第105話 入店して割とすぐに……
俺たちはアーケード内にある書店に到着した。
店内にはあまり客がいなく、客層は俺たちと同じ学生が多かった。
「どうする?今回は一緒に見て回る?」
「うーん……今回も別々に回らない?真人君も新刊コーナー以外も見たいだろうし、一緒に回ってるとその分時間もかかっちゃうから」
綾奈の言う通りだ。
一番の目的は美奈も読みたがっていたマンガの新刊だが、その他にも既刊のマンガやラノベなんかもチェックしたかった。
綾奈も色々見たいだろうし、一緒に回れないのは少し残念だが、帰りが遅くなると綾奈のご両親の弘樹さんと明奈さんにも心配をかけてしまう為、別々に見て回った方がいいと思った。
「わかった。じゃあ一通り見たら綾奈に合流するよ」
「うん。私の方が早く見終わったら真人君のところに行くからね」
「了解。……大丈夫だと思うけど、ナンパには気をつけてね」
「ふふっ、心配しすぎだよ。でも、ありがとう」
綾奈は口に手を当てて笑った。
だが、俺としてはこんなに可愛い綾奈がいつどこでナンパに出くわしてもおかしくないと常々思っているので、やはり心配になる。
俺たちは「じゃあまた後で」と言い合い、いったん綾奈と別行動となった。綾奈が少女マンガコーナーに移動したのを見て、俺も移動を開始した。
まず俺がやってきたのはラノベコーナーだ。ほしいタイトルがなくても必ず書店に来たらチェックしている。
もしかしたら俺が見落としているだけで、俺の好みの作品があるかもしれないので、ここのチェックは欠かさない。
ラノベを物色していると、ちょっと気になるタイトルを見つけた。
ラブコメで、表紙の女の子もめっちゃ可愛い。そしてあらすじを読むと、なかなか心惹かれる。
とりあえず一巻だけ手に取り、他の棚もチェックしたのだが、その作品以外に興味をそそられる作品はなかったので他へ移動することにした。
次にやってきたのはマンガコーナーだ。お目当ては新刊が平積みにされているところだが、俺がいるのは既刊コーナーだ。
とりあえずラノベの時と同じように、マンガも既刊を先にチェックしておこうと思って来たのだが、どうやら先客がいるみたいだ。
一人は俺が去年まで通っていた中学の制服を着用している男子生徒。どうやら俺の後輩みたいだ。身長はまあまあ高い。後ろ姿しか見えないので顔はわからない。
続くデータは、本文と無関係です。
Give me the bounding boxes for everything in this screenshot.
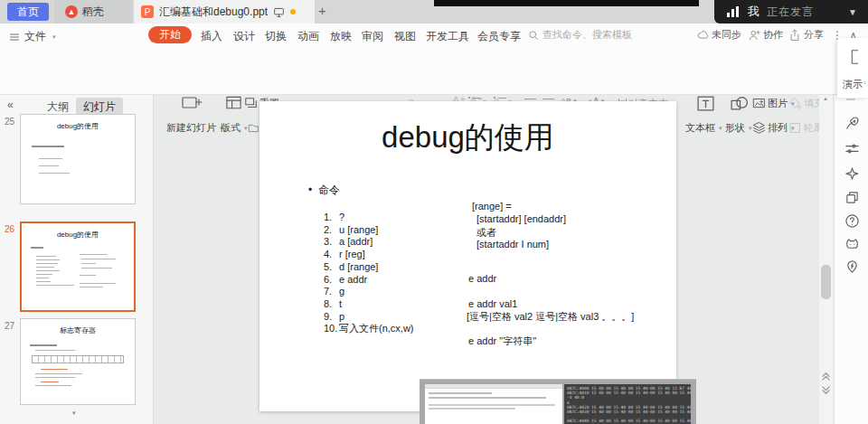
slide-thumbnail-26[interactable]: debug的使用 xyxy=(20,221,136,312)
command-item: 6.e addr xyxy=(324,274,414,287)
tab-view[interactable]: 视图 xyxy=(394,29,416,44)
note-range-eq: [range] = xyxy=(472,201,512,212)
layout-button[interactable]: 版式▾ xyxy=(221,121,248,135)
slide-number: 27 xyxy=(5,321,14,331)
tab-insert[interactable]: 插入 xyxy=(201,29,222,44)
present-label: 演示 xyxy=(843,78,863,91)
duplicate-window-icon[interactable] xyxy=(844,190,860,205)
collaborate-button[interactable]: 协作 xyxy=(748,28,783,42)
new-tab-button[interactable]: + xyxy=(318,3,326,18)
slide-thumbnail-27[interactable]: 标志寄存器 xyxy=(20,318,136,405)
command-item: 7.g xyxy=(324,286,414,298)
collaborate-icon xyxy=(748,29,760,42)
arrange-icon xyxy=(752,121,766,135)
present-tools-panel[interactable]: 演示 › xyxy=(837,38,868,98)
meeting-status: 正在发言 xyxy=(767,5,814,20)
hamburger-icon xyxy=(9,32,20,42)
command-item: 9.p xyxy=(324,311,414,324)
preview-window-light xyxy=(425,384,562,424)
tab-transition[interactable]: 切换 xyxy=(265,29,287,44)
chevron-down-icon: ▾ xyxy=(52,33,56,41)
shapes-icon[interactable] xyxy=(730,94,749,113)
tab-member[interactable]: 会员专享 xyxy=(477,29,521,44)
tab-slideshow[interactable]: 放映 xyxy=(330,29,352,44)
terminal-row: 0B7C:4030 15 40 00 15 40 00 15 40-00 15 … xyxy=(567,410,688,414)
tab-design[interactable]: 设计 xyxy=(233,29,255,44)
fill-icon xyxy=(788,97,802,110)
slide-thumbnail-25[interactable]: debug的使用 xyxy=(20,114,136,204)
note-range-or: 或者 xyxy=(476,226,496,240)
textbox-button[interactable]: 文本框▾ xyxy=(685,121,722,135)
slide-panel: « 大纲 幻灯片 25 debug的使用 26 debug的使用 27 标志寄存… xyxy=(0,95,154,424)
file-menu[interactable]: 文件 ▾ xyxy=(9,29,56,44)
slide-bullet[interactable]: • 命令 xyxy=(308,183,340,198)
ribbon-toolbar: 粘贴▾ 剪切 复制 格式刷 当页开始▾ 新建幻灯片▾ 版式▾ 重置 节▾ ▾ 0… xyxy=(0,45,868,95)
tips-pin-icon[interactable] xyxy=(844,259,860,275)
share-button[interactable]: 分享 xyxy=(788,28,824,42)
layout-icon[interactable] xyxy=(225,95,242,111)
previous-slide-icon[interactable] xyxy=(821,371,831,381)
note-range-line2: [startaddr I num] xyxy=(476,239,549,250)
meeting-overlay[interactable]: 我 正在发言 ▼ xyxy=(714,0,868,24)
note-e-addr: e addr xyxy=(468,273,496,284)
share-icon xyxy=(788,29,801,42)
tab-home[interactable]: 开始 xyxy=(148,26,192,43)
present-expand-icon[interactable]: › xyxy=(863,79,866,87)
chevron-down-icon[interactable]: ▼ xyxy=(848,7,857,17)
tab-review[interactable]: 审阅 xyxy=(362,29,383,44)
share-screen-icon[interactable] xyxy=(273,6,285,18)
new-slide-icon[interactable] xyxy=(181,93,203,113)
textbox-icon[interactable] xyxy=(696,94,715,113)
document-title: 汇编基础和debug0.ppt xyxy=(159,5,268,20)
command-item: 3.a [addr] xyxy=(324,236,414,249)
command-item: 4.r [reg] xyxy=(324,249,414,261)
outline-icon xyxy=(788,121,802,135)
efficiency-rocket-icon[interactable] xyxy=(844,116,860,131)
command-item: 1.? xyxy=(324,212,414,224)
present-bracket-icon xyxy=(848,49,861,65)
sync-status-button[interactable]: 未同步 xyxy=(696,28,741,42)
cloud-unsync-icon xyxy=(696,29,709,42)
docer-tab[interactable]: ▲ 稻壳 xyxy=(54,0,132,24)
command-search-input[interactable]: 查找命令、搜索模板 xyxy=(528,27,646,42)
note-e-addr-str: e addr "字符串" xyxy=(468,334,536,348)
overlay-edge-strip xyxy=(434,0,699,6)
rail-handle[interactable] xyxy=(846,99,855,100)
help-icon[interactable] xyxy=(844,213,860,229)
picture-icon xyxy=(752,97,766,110)
document-tab[interactable]: P 汇编基础和debug0.ppt xyxy=(134,0,315,24)
terminal-row: 0B7C:4040 15 40 00 15 40 00 15 40-00 15 … xyxy=(567,419,688,423)
shapes-button[interactable]: 形状▾ xyxy=(725,121,752,135)
terminal-row: 0B7C:4010 15 40 00 15 40 00 15 40-00 15 … xyxy=(567,391,688,395)
home-button[interactable]: 首页 xyxy=(7,3,49,21)
screen-share-preview[interactable]: 0B7C:4000 15 40 00 15 40 00 15 40-00 15 … xyxy=(420,379,696,424)
properties-sliders-icon[interactable] xyxy=(844,141,860,156)
new-slide-button[interactable]: 新建幻灯片▾ xyxy=(166,121,223,135)
unsaved-dot xyxy=(290,9,296,14)
note-e-addr-val: e addr val1 xyxy=(468,298,517,309)
slide-title[interactable]: debug的使用 xyxy=(259,118,676,158)
panel-scroll-hint: ▾ xyxy=(72,410,76,417)
preview-window-terminal: 0B7C:4000 15 40 00 15 40 00 15 40-00 15 … xyxy=(564,384,691,424)
tab-animation[interactable]: 动画 xyxy=(297,29,319,44)
command-item: 8.t xyxy=(324,298,414,311)
scrollbar-thumb[interactable] xyxy=(821,265,831,299)
scroll-up-icon[interactable]: ▲ xyxy=(823,96,828,101)
search-icon xyxy=(528,30,539,41)
wps-presentation-icon: P xyxy=(141,5,154,18)
service-icon[interactable] xyxy=(844,236,860,251)
tab-devtools[interactable]: 开发工具 xyxy=(426,29,469,44)
section-icon xyxy=(248,122,259,134)
docer-icon: ▲ xyxy=(65,5,78,18)
speaking-volume-icon xyxy=(727,6,739,17)
reset-icon xyxy=(244,97,258,110)
vertical-scrollbar[interactable]: ▲ xyxy=(819,95,833,424)
right-tool-rail xyxy=(834,95,868,424)
slide-canvas[interactable]: debug的使用 • 命令 1.?2.u [range]3.a [addr]4.… xyxy=(259,101,676,411)
next-slide-icon[interactable] xyxy=(821,386,831,396)
command-list[interactable]: 1.?2.u [range]3.a [addr]4.r [reg]5.d [ra… xyxy=(324,212,414,335)
magic-star-icon[interactable] xyxy=(844,166,860,182)
command-item: 2.u [range] xyxy=(324,224,414,237)
meeting-speaker: 我 xyxy=(748,4,760,20)
collapse-panel-icon[interactable]: « xyxy=(7,99,14,111)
そして後輩の奥に目をやると、そこには女子生徒が一人いた。
男子に隠れて顔がわからないが、どうやら高崎高校の生徒みたいで、背は男子生徒よりも少し低い。
そしてその女子の髪型は肩に届きそうなくらいの美しい黒髪のボブヘア……って。
「……綾奈じゃん」
マジかよ、本当にナンパされている。しかも後輩に。
俺はその女子が綾奈だと認識するとすぐに足が動き、二人に近づき背後から男子生徒に声をかけた。